Directions for this task: Quote all lines below exactly. Images stay out.

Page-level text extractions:
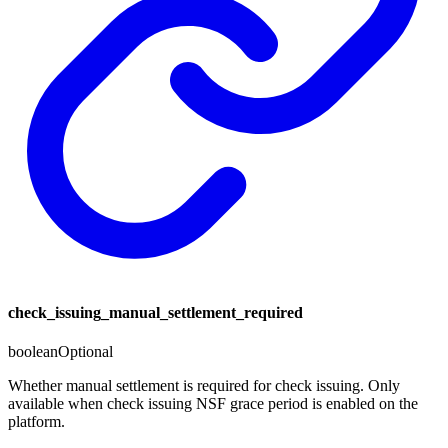
check_issuing_manual_settlement_required
boolean
Optional
Whether manual settlement is required for check issuing. Only
available when check issuing NSF grace period is enabled on the
platform.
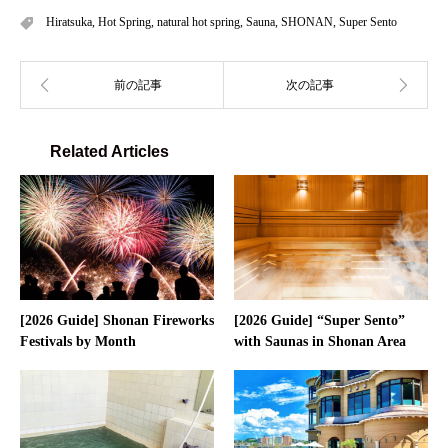
Hiratsuka
,
Hot Spring
,
natural hot spring
,
Sauna
,
SHONAN
,
Super Sento
Related Articles
[2026 Guide] Shonan Fireworks
[2026 Guide] “Super Sento”
Festivals by Month
with Saunas in Shonan Area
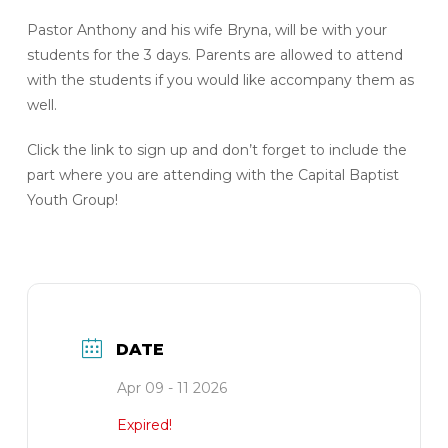
Pastor Anthony and his wife Bryna, will be with your
students for the 3 days. Parents are allowed to attend
with the students if you would like accompany them as
well.
Click the link to sign up and don’t forget to include the
part where you are attending with the Capital Baptist
Youth Group!
DATE
Apr 09 - 11 2026
Expired!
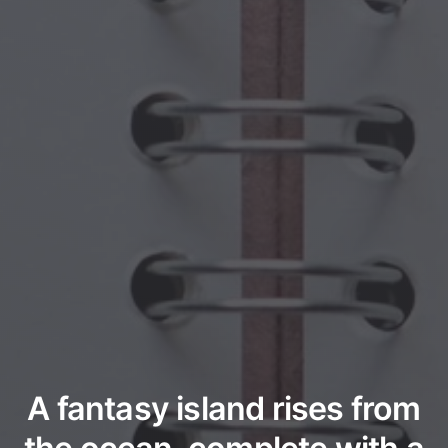
A fantasy island rises from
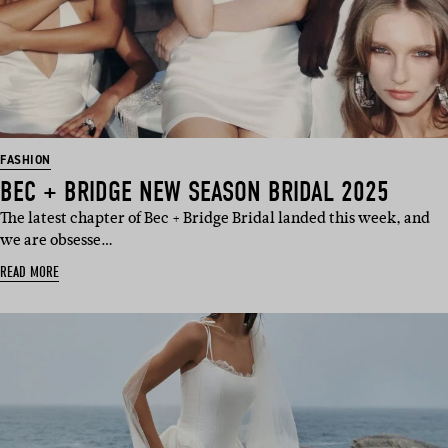
FASHION
BEC + BRIDGE NEW SEASON BRIDAL 2025
The latest chapter of Bec + Bridge Bridal landed this week, and
we are obsesse…
READ MORE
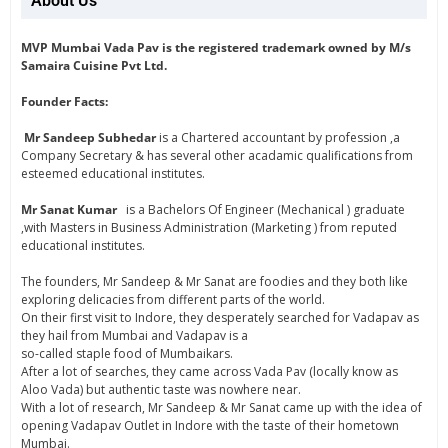
About Us
MVP Mumbai Vada Pav is the registered trademark owned by M/s
Samaira Cuisine Pvt Ltd.
Founder Facts:
Mr Sandeep Subhedar
is a Chartered accountant by profession ,a
Company Secretary & has several other acadamic qualifications from
esteemed educational institutes.
Mr Sanat Kumar
is a Bachelors Of Engineer (Mechanical ) graduate
,with Masters in Business Administration (Marketing ) from reputed
educational institutes.
The founders, Mr Sandeep & Mr Sanat are foodies and they both like
exploring delicacies from different parts of the world.
On their first visit to Indore, they desperately searched for Vadapav as
they hail from Mumbai and Vadapav is a
so-called staple food of Mumbaikars.
After a lot of searches, they came across Vada Pav (locally know as
Aloo Vada) but authentic taste was nowhere near.
With a lot of research, Mr Sandeep & Mr Sanat came up with the idea of
opening Vadapav Outlet in Indore with the taste of their hometown
Mumbai.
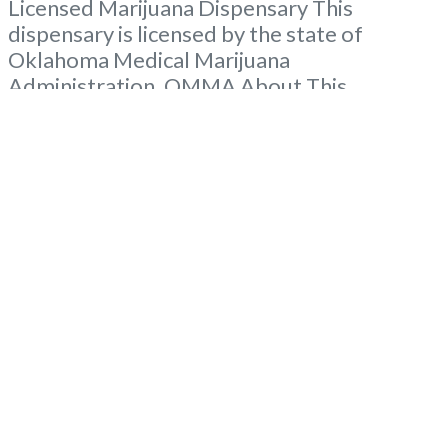
Licensed Marijuana Dispensary This
dispensary is licensed by the state of
Oklahoma Medical Marijuana
Administration. OMMA About This
Marijuana Dispensaryaff A Medical
Marijuana Dispensary licensed in the state
of Oklahoma by the OMMA. Offering
medical flower, edibles, and other cannabis
products like extractions. Please Contact
Budscore.com at 866-781-9870 For
Advertising “”Medical Marijuana Dispensary
We are
Read more...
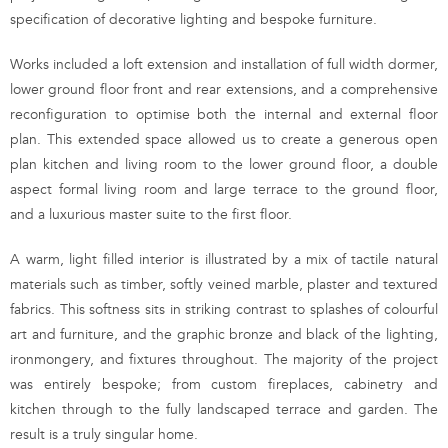
specification of decorative lighting and bespoke furniture.
Works included a loft extension and installation of full width dormer,
lower ground floor front and rear extensions, and a comprehensive
reconfiguration to optimise both the internal and external floor
plan. This extended space allowed us to create a generous open
plan kitchen and living room to the lower ground floor, a double
aspect formal living room and large terrace to the ground floor,
and a luxurious master suite to the first floor.
A warm, light filled interior is illustrated by a mix of tactile natural
materials such as timber, softly veined marble, plaster and textured
fabrics. This softness sits in striking contrast to splashes of colourful
art and furniture, and the graphic bronze and black of the lighting,
ironmongery, and fixtures throughout. The majority of the project
was entirely bespoke; from custom fireplaces, cabinetry and
kitchen through to the fully landscaped terrace and garden. The
result is a truly singular home.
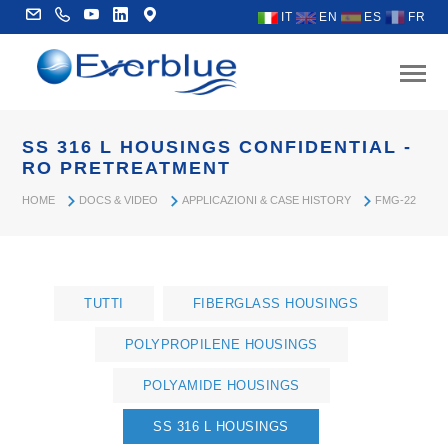
IT
EN
ES
FR
SS 316 L HOUSINGS CONFIDENTIAL -
RO PRETREATMENT
HOME
DOCS & VIDEO
APPLICAZIONI & CASE HISTORY
FMG-22
TUTTI
FIBERGLASS HOUSINGS
POLYPROPILENE HOUSINGS
POLYAMIDE HOUSINGS
SS 316 L HOUSINGS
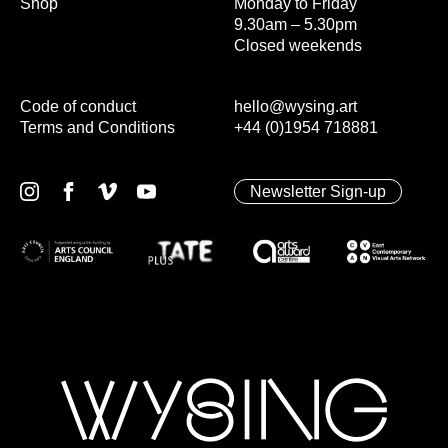
Shop
Monday to Friday
9.30am – 5.30pm
Closed weekends
Code of conduct
hello@wysing.art
Terms and Conditions
+44 (0)1954 718881
Newsletter Sign-up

Task response:
check_issuing_manual_settlement_required
boolean
Optional
Whether manual settlement is required for check issuing. Only
available when check issuing NSF grace period is enabled on the
platform.
Hiratsuka
,
Hot Spring
,
natural hot spring
,
Sauna
,
SHONAN
,
Super Sento
Related Articles
[2026 Guide] Shonan Fireworks
[2026 Guide] “Super Sento”
Festivals by Month
with Saunas in Shonan Area
Pastor Anthony and his wife Bryna, will be with your
students for the 3 days. Parents are allowed to attend
with the students if you would like accompany them as
well.
Click the link to sign up and don’t forget to include the
part where you are attending with the Capital Baptist
Youth Group!
DATE
Apr 09 - 11 2026
Expired!
A fantasy island rises from
FASHION
BEC + BRIDGE NEW SEASON BRIDAL 2025
The latest chapter of Bec + Bridge Bridal landed this week, and
we are obsesse…
READ MORE
About Us
MVP Mumbai Vada Pav is the registered trademark owned by M/s
Samaira Cuisine Pvt Ltd.
Founder Facts:
Mr Sandeep Subhedar
is a Chartered accountant by profession ,a
Company Secretary & has several other acadamic qualifications from
esteemed educational institutes.
Mr Sanat Kumar
is a Bachelors Of Engineer (Mechanical ) graduate
,with Masters in Business Administration (Marketing ) from reputed
educational institutes.
The founders, Mr Sandeep & Mr Sanat are foodies and they both like
exploring delicacies from different parts of the world.
On their first visit to Indore, they desperately searched for Vadapav as
they hail from Mumbai and Vadapav is a
so-called staple food of Mumbaikars.
After a lot of searches, they came across Vada Pav (locally know as
Aloo Vada) but authentic taste was nowhere near.
With a lot of research, Mr Sandeep & Mr Sanat came up with the idea of
opening Vadapav Outlet in Indore with the taste of their hometown
Mumbai.
Licensed Marijuana Dispensary This
dispensary is licensed by the state of
Oklahoma Medical Marijuana
Administration. OMMA About This
Marijuana Dispensaryaff A Medical
Marijuana Dispensary licensed in the state
of Oklahoma by the OMMA. Offering
medical flower, edibles, and other cannabis
products like extractions. Please Contact
Budscore.com at 866-781-9870 For
Advertising “”Medical Marijuana Dispensary
We are
Read more...
specification of decorative lighting and bespoke furniture.
Works included a loft extension and installation of full width dormer,
lower ground floor front and rear extensions, and a comprehensive
reconfiguration to optimise both the internal and external floor
plan. This extended space allowed us to create a generous open
plan kitchen and living room to the lower ground floor, a double
aspect formal living room and large terrace to the ground floor,
and a luxurious master suite to the first floor.
A warm, light filled interior is illustrated by a mix of tactile natural
materials such as timber, softly veined marble, plaster and textured
fabrics. This softness sits in striking contrast to splashes of colourful
art and furniture, and the graphic bronze and black of the lighting,
ironmongery, and fixtures throughout. The majority of the project
was entirely bespoke; from custom fireplaces, cabinetry and
kitchen through to the fully landscaped terrace and garden. The
result is a truly singular home.
IT
EN
ES
FR
SS 316 L HOUSINGS CONFIDENTIAL -
RO PRETREATMENT
HOME
DOCS & VIDEO
APPLICAZIONI & CASE HISTORY
FMG-22
TUTTI
FIBERGLASS HOUSINGS
POLYPROPILENE HOUSINGS
POLYAMIDE HOUSINGS
SS 316 L HOUSINGS
Shop
Monday to Friday
9.30am – 5.30pm
Closed weekends
Code of conduct
hello@wysing.art
Terms and Conditions
+44 (0)1954 718881
Newsletter Sign-up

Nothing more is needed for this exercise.